The Valmont Station is a steam-electric, coal-fired power plant located in Boulder, Colorado. It consists of four generators. Two of the generators, unit V5 and unit V6, are owned by Excel Energy and runs on coal, natural gas or fuel oil. Two smaller generators are owned by Southwest Generation.
The Valmont Station is one of the oldest electric plants operating in the United States. Construction of the plant was started in 1921, and it began operating in 1924. By 1942, the plant had four generators producing a total of 122.5 megawatts of electricity and was the largest power plant west of the Missouri River. Valmont remained Xcel Energy’s largest plant in Colorado into the 1960s.
Unit V5 was constructed at the Valmont Plant and went online in 1964. This generator primarily runs on coal, but can also be fueled by natural gas. It has an output of 186 megawatts. Unit V6 was added to the plant in 1973 and can run on either natural gas or fuel oil. It has an output of 43 megawatts. Unit V5 is cooled by water circulating from three lakes surrounding the plant. In 1986, the original four units were decommissioned, leaving only V5 and V6 operating for Xcel Energy.
The two generators owned by Southwest Generation are both fueled by natural gas. One turbine has an output of 43 megawatts and the other has an output of 40 megawatts. All the electricity generated by these turbines is sold to and distributed by Xcel Energy. Counting all four units, the total electricity currently generated by the Valmont Station is 312 megawatts.

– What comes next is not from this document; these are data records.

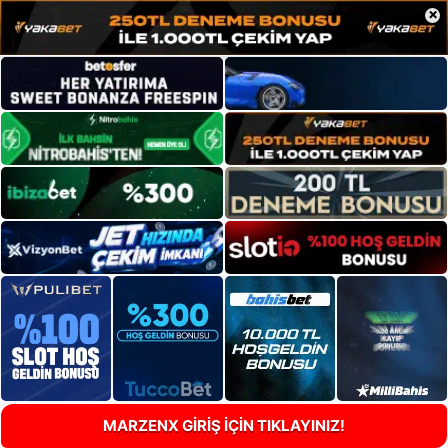
×
MARZENX GİRİŞ İÇİN TIKLAYINIZ!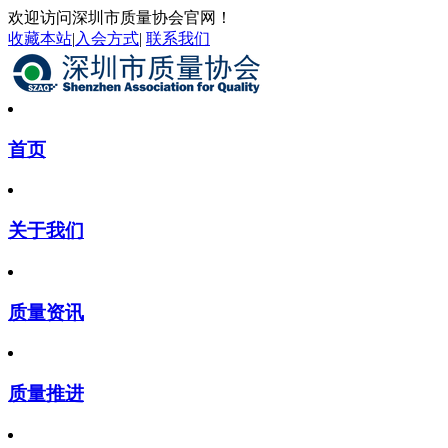
欢迎访问深圳市质量协会官网！
收藏本站
|
入会方式
|
联系我们
首页
关于我们
质量资讯
质量推进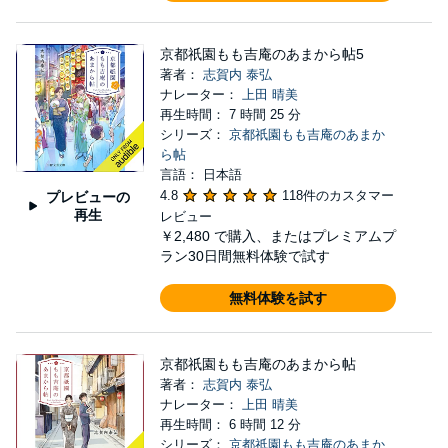
京都祇園もも吉庵のあまから帖5
著者：
志賀内 泰弘
ナレーター：
上田 晴美
再生時間： 7 時間 25 分
シリーズ：
京都祇園もも吉庵のあまか
ら帖
言語： 日本語
4.8
118件のカスタマー
プレビューの
再生
レビュー
￥2,480
で購入、またはプレミアムプ
ラン30日間無料体験で試す
無料体験を試す
京都祇園もも吉庵のあまから帖
著者：
志賀内 泰弘
ナレーター：
上田 晴美
再生時間： 6 時間 12 分
シリーズ：
京都祇園もも吉庵のあまか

The three bodies of water surrounding the plant are not only valued for cooling purposes, but they attract a variety of flora and fauna. Waterfowl are abundant on the lakes, and great horned owls live in a nest box located at a height of 260 feet on one of Valmont’s three smoke stacks. Xcel Energy has installed a live webcam inside the nest box so the public can view the owls.

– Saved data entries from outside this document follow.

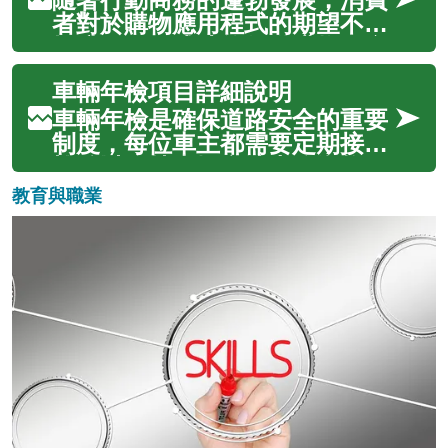
人工智慧和感測器技術的不斷進
者對於購物應用程式的期望不斷
步，越來越多的企業開始在實際
提升。一個成功的行動購物平台
營運中部署自...
必須在功能性與易用性之間取得
車輛年檢項目詳細說明
平衡，同時確保安全性與效率。
從介面設計到付款流程，每個環
車輛年檢是確保道路安全的重要
節都影響著使用者的購物體驗。
制度，每位車主都需要定期接受
本文將深入探討行動購物應用程
檢驗以維持車輛合法上路資格。
式設計的核...
年檢涵蓋多個層面的檢查項目，
教育與職業
從基本的機械結構到現代化的電
子系統，每一項都關係到駕駛者
和其他道路使用者的安全。了解
年檢的具體要求和流程，有助於
車主提前做...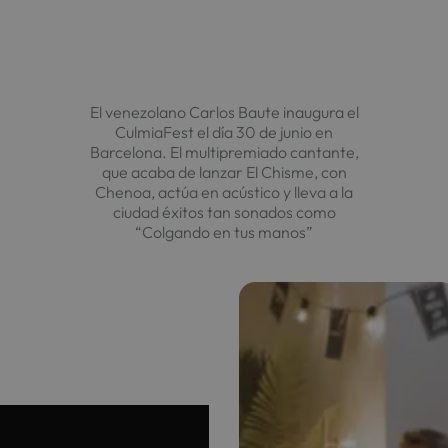
Saltar
al
contenido
El venezolano Carlos Baute inaugura el
CulmiaFest el día 30 de junio en
Barcelona. El multipremiado cantante,
que acaba de lanzar El Chisme, con
Chenoa, actúa en acústico y lleva a la
ciudad éxitos tan sonados como
“Colgando en tus manos”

Valmont Station uses strict emissions-reducing technology that controls air pollution produced by the plant. It is the most emissions-efficient plant run by Xcel Energy. One of these control systems include what is called a baghouse, which vacuums the air and removes solid particulates. This reduces emissions that go through smokestacks by 99 percent.

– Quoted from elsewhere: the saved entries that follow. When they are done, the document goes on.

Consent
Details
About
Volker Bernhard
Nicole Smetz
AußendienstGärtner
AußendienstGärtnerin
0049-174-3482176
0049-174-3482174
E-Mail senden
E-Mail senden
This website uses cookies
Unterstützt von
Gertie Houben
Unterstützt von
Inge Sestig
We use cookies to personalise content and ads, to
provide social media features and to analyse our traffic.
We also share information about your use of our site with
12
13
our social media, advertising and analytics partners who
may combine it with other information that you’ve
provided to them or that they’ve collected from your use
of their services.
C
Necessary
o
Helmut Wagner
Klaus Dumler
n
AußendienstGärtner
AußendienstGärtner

Excel Energy also supports community-organized environmental initiatives, helping to raise funds for protection of the local plants and wild animals. Despite their work to improve the area surrounding them, past conditions inside their plants may have put employees at risk, as asbestos was frequently used as an insulator in the building itself, and on the equipment. As the plants with these asbestos materials aged, it became increasingly likely employees came into contact with the material, especially if they were given no protective equipment to reduce exposure.